Die Reaktion von Coinbase wurde weithin kritisiert. Betroffene Benutzer berichten von Schwierigkeiten, den Kundendienst zu erreichen, und Fälle bleiben wochenlang ungelöst.

Einige behaupten, sie hätten nur allgemeine Antworten erhalten oder seien völlig ignoriert worden.

Inzwischen haben rivalisierende Börsen wie Kraken, Binance und OKX keine ähnlichen groß angelegten Phishing-Operationen gemeldet, was Bedenken hinsichtlich der Sicherheitsprotokolle von Coinbase aufwirft.

Hinzu kommt, dass die automatisierten Risikomodelle von Coinbase häufig die Konten legitimer Benutzer einschränken, ohne Betrüger zu erkennen.

Die Börse wurde auch dafür kritisiert, dass sie keine proaktive Betrugsbekämpfung betreibt und dass betrugsbezogene Adressen in ihren Compliance-Systemen oft nicht gekennzeichnet werden.

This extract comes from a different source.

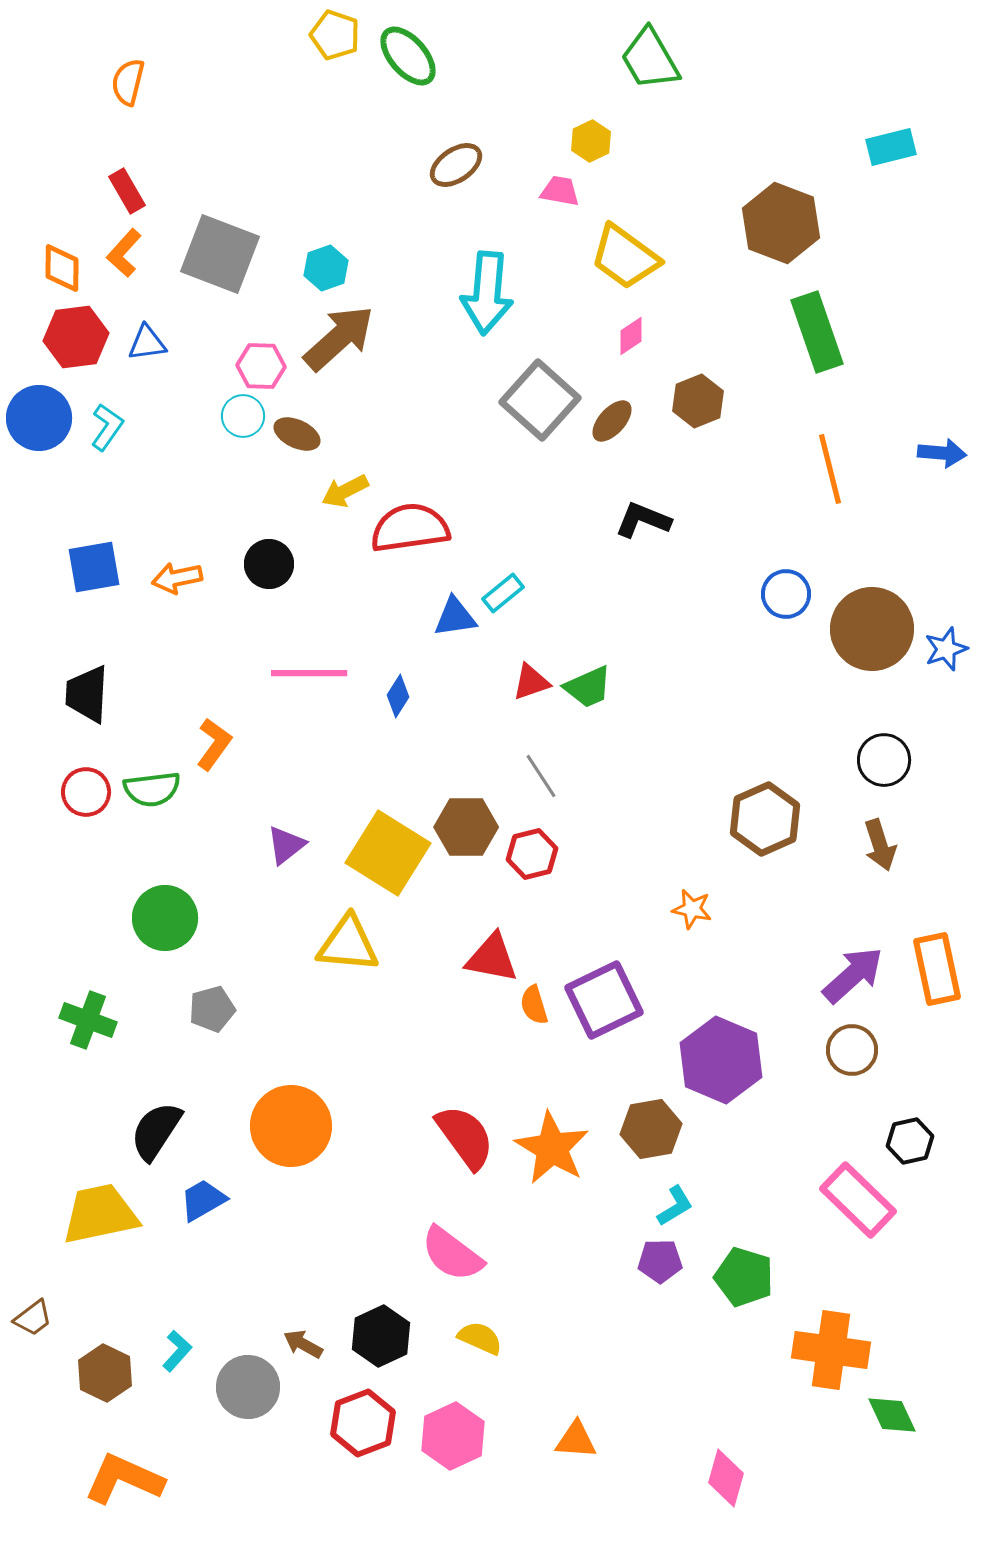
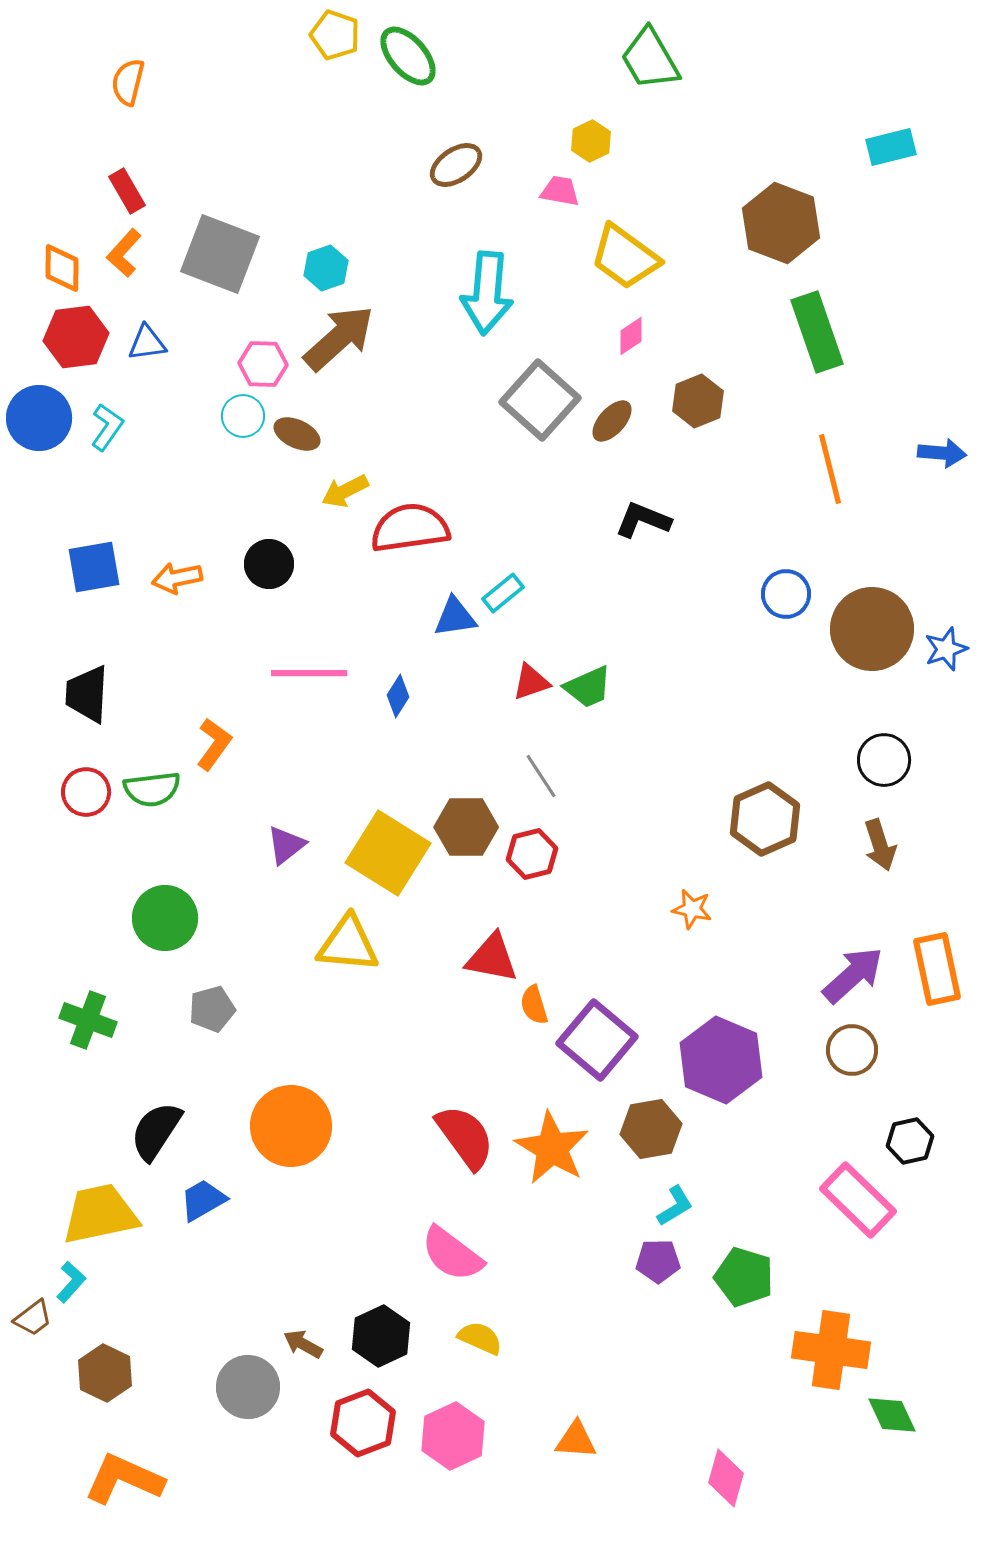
pink hexagon at (261, 366): moved 2 px right, 2 px up
purple square at (604, 1000): moved 7 px left, 40 px down; rotated 24 degrees counterclockwise
purple pentagon at (660, 1261): moved 2 px left
cyan L-shape at (177, 1351): moved 106 px left, 69 px up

Aufrufe zu dringenden Sicherheitsreformen

Da die Zahl der Phishing-Angriffe weiter steigt, fordern Experten und Coinbase-Benutzer sofortige Sicherheitsreformen. ZachXBT hat mehrere wichtige Schritte skizziert, die Coinbase unternehmen sollte, um seine Benutzer vor zukünftigen Betrügereien zu schützen.

Eine vorgeschlagene Maßnahme ist die Verbesserung der Kontosicherheit durch die Möglichkeit für erfahrene Benutzer, die telefonbasierte Authentifizierung zugunsten von Sicherheitsschlüsseln oder Authentifizierungs-Apps zu deaktivieren.

Für Anfänger und ältere Benutzer könnte Coinbase Risikoreduzierungsfunktionen einführen, wie z. B. eingeschränkte Abhebungen für neue Konten.

Eine weitere Empfehlung ist eine verbesserte Echtzeit-Sicherheitsüberwachung und Betrugserkennung sowie ein verbesserter Kundensupport bei Betrugsfällen.

Viele Opfer berichten, dass sie nach dem Verlust von Geldern nur langsame oder keine Antworten von Coinbase erhalten haben, was ihre Verluste noch verschlimmert.

Neben internen Sicherheitsmaßnahmen sind auch rechtliche Schritte gegen Cyberkriminelle erforderlich.

Viele Phishing-Betrügereien nutzen durchgesickerte Kundendaten von Diensten wie TLOxp und TransUnion aus. Experten sind der Meinung, dass die Angriffe auf diese Datenquellen reduziert werden könnten, wenn man diese Datenquellen ins Visier nimmt.

Solange die Börse keine strengeren Sicherheitsmaßnahmen und Kundenschutzmechanismen einführt, bleiben ihre Nutzer weiterhin einem Risiko ausgesetzt, Opfer immer raffinierter Cyberkrimineller zu werden.